Besonders gelungen ist das Spiel mit den Ruf der Stars hinter den Figuren. So spielt Roger Moore ("James Bond") einen Sonnyboy, der allen erzählt, ein Schauspieler mit dem Namen Roger Moore zu sein, im Insgeheimen aber lieber ein Geheimagent wäre, was er dann auch ganz gerne mal verkündet. Dann sind da noch Dean Martin ("Rio Bravo") und Sammy Davis Jr. ("Frankie und seine Spießgesellen"), die im Endeffekt nichts anderes tun als ihre Späße, die sie mit ihrem Kumpel Frank Sinatra auf den Bühnen Las Vegas' zum Besten gaben, und die ihnen den Spitznamen "Rat Pack" einbrachte, weiterzuführen. Natürlich immer artgerecht mit einem Glas Whiskey in der Hand und einem flotten Spruch auf der Lippe. In weiteren Rollen finden sich kleine und große Berühmtheiten wie Burt Reynolds ("Beim Sterben ist jeder der erste"), Farrah Fawcett ("3 Engel für Charlie"), Adrienne Barbeau ("The Fog - Nebel des Grauens"), Jackie Chan ("Rush Hour"), Peter Fonda ("Easy Rider"), Dom DeLuise ("Spaceballs") und Jack Elam ("Auch ein Sheriff braucht mal Hilfe") wieder. Letzterer glänzt in der Rolle des Doktor Niklas Van Helsing, der allein durch seinen irren Blick noch lange nach dem Film in Erinnerung bleibt.

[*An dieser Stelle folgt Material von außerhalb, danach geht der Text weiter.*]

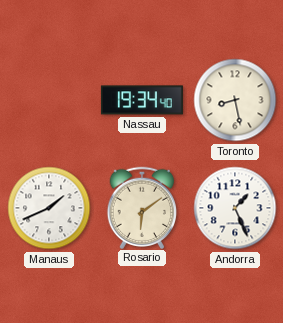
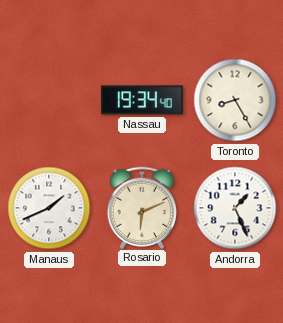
Toronto: 8:28 -> 8:25
Rosario: 6:09 -> 6:11
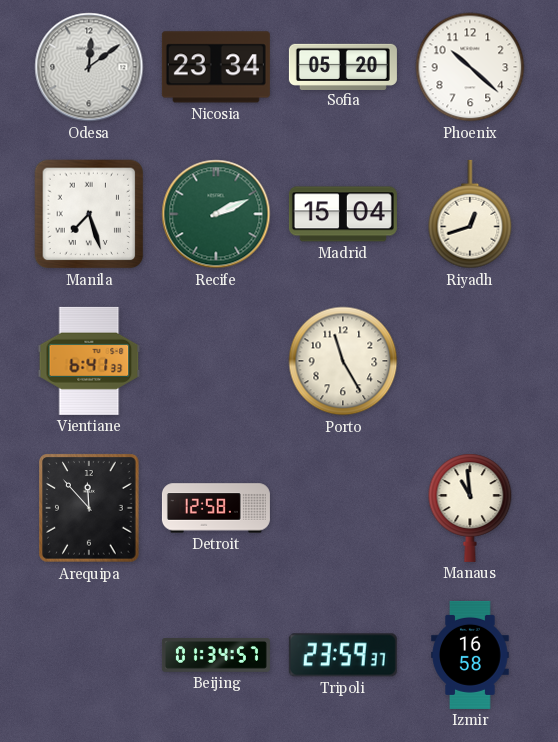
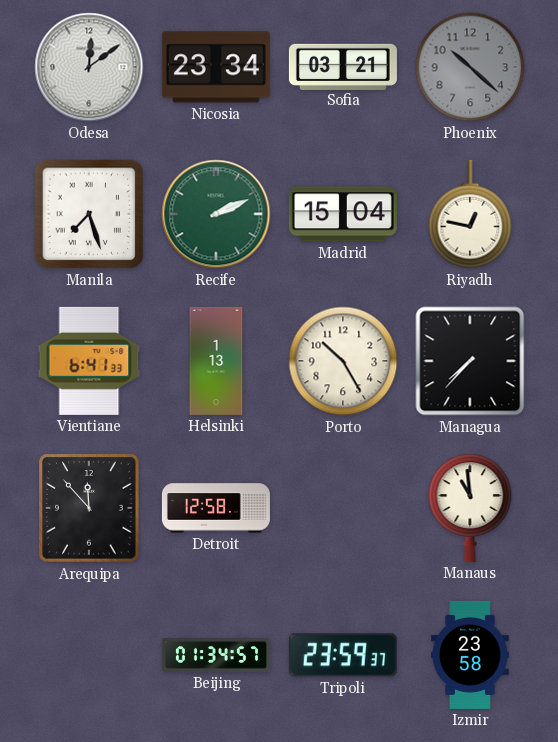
Sofia: 05:20 -> 03:21
Phoenix dial: white -> grey
Riyadh: 12:42 -> 12:47
Helsinki: none -> 1:13
Porto: 11:25 -> 10:25
Managua: none -> 7:37
Izmir: 16:58 -> 23:58
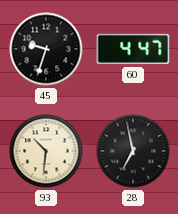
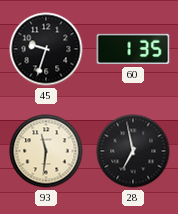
60: 4:47 -> 1:35
93: 10:31 -> 11:31
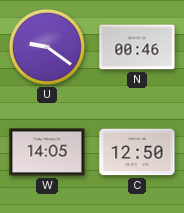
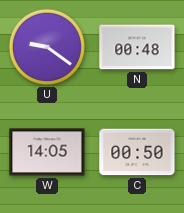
N: 00:46 -> 00:48
C: 12:50 -> 00:50
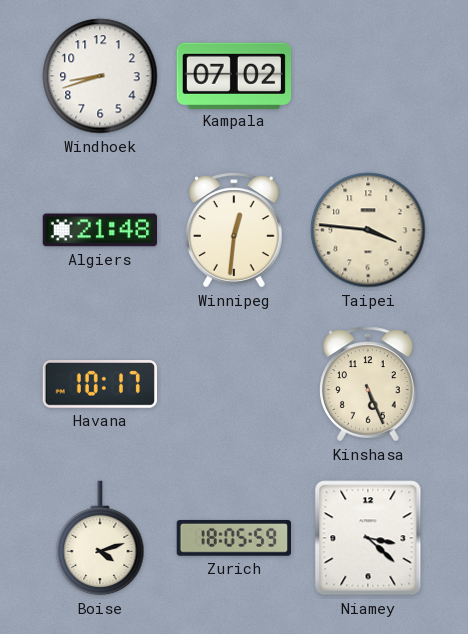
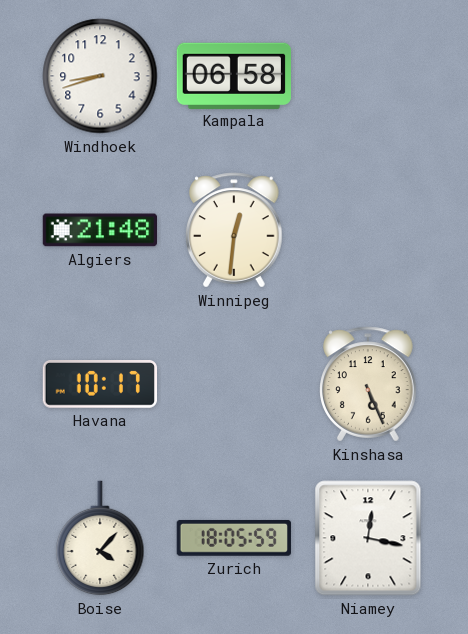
Kampala: 07:02 -> 06:58
Taipei: 3:46 -> none
Boise: 4:12 -> 4:07
Niamey: 3:22 -> 12:17
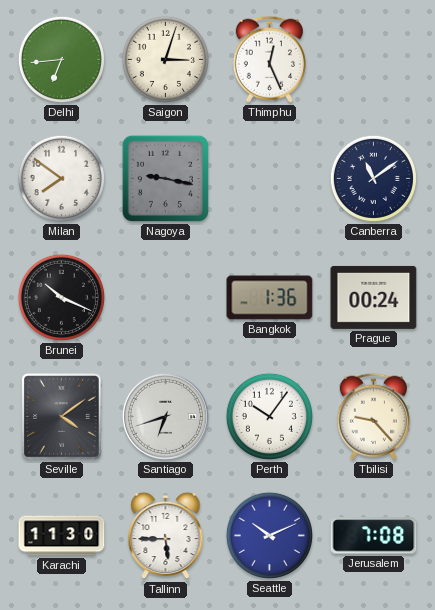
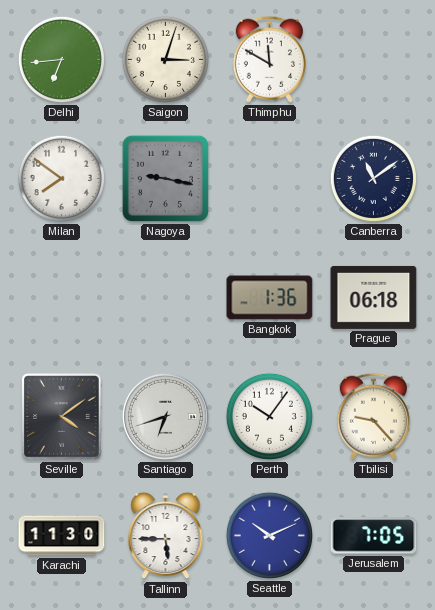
Thimphu: 12:26 -> 11:50
Brunei: 10:19 -> none
Prague: 00:24 -> 06:18
Jerusalem: 7:08 -> 7:05
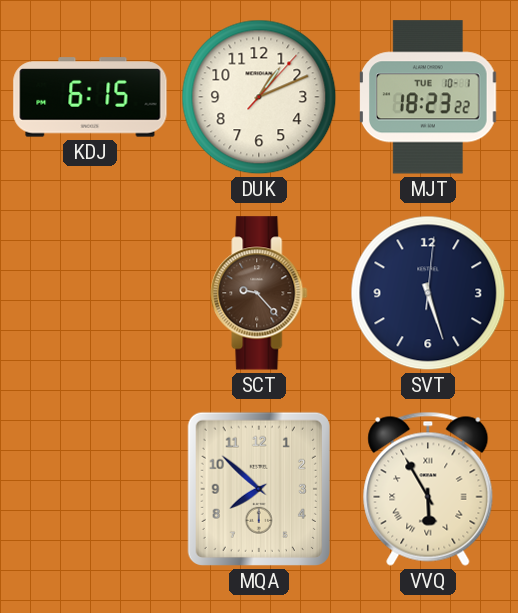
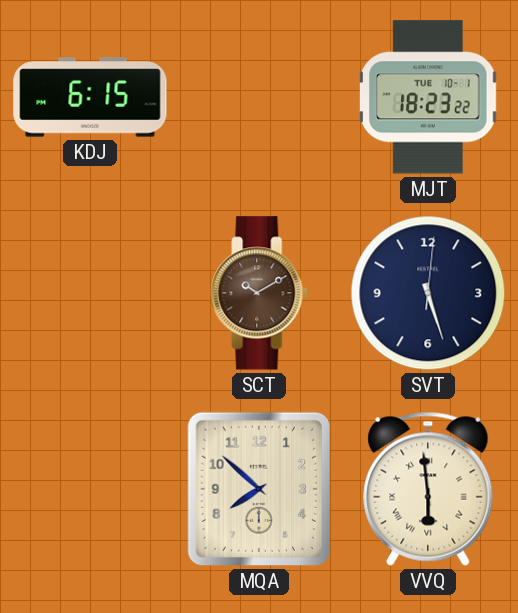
DUK: 1:11 -> none
SCT: 9:23 -> 10:10
VVQ: 5:55 -> 5:59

Weitere Highlights sind zweifelsohne die verschiedenartigen Fahrzeuge. Vom Lamborghini über einen Ferrari 308 bis hin zum voll funktionsfähigen Krankentransporter ist so einiges vertreten. Und dass die Polizei in der Regel den Kürzeren gegen die geballten Pferdestärken zieht, dürfte ohnehin klar sein. Und so zieht der Renn-Tross von Ost nacht West und hinterlässt eine dichte Rauchspur. Aber auch in den Momenten, in denen nicht gerast wird, kommt alles andere als Langeweile auf. Die Gags sind sicherlich von wenig gehaltvollem Niveau und teilweise schon ein wenig albern, aber es macht auch auf diese solide Art richtig Spaß, dem Film zu folgen und sich einfach nur bei einfachen Späßen vor dem Bildschirm zu entspannen. "Auf dem Highway ist die Hölle los" sollte in diesen Momenten einer der Top-Favoriten für den Player sein und sei es nur um das Duo Dean Martin - Sammy Davies Jr. bei ihrem Schabernack zu begleiten.

Digitale Aufarbeitung:
Das Bild macht einen ordentlichen Eindruck, doch das Fehlen von Schärfe, was das Bild etwas verwaschen wirken lässt, kann überhaupt nicht überzeugen, was auch für den etwas zu steil gewählten Kontrast gilt. In Bezug auf Farben und Reinheit ist die digitale Umsetzung allerdings ordentlich. Der deutsche Ton in Dolby Digital 2.0 ist die meiste Zeit über klar verständlich und besitzt gute Mono-Eigenschaften. Es gibt aber auch immer wieder Passagen, in denen deutliches Kratzen zu vernehmen ist. Die englische Dolby Digital 5.1-Spur ist im Vergleich dazu bei der Sprache ein wenig zu leise und dadurch schwerer verständlich, kann dafür aber mit dezenten Geräuschen im hinteren Bereich aufwarten.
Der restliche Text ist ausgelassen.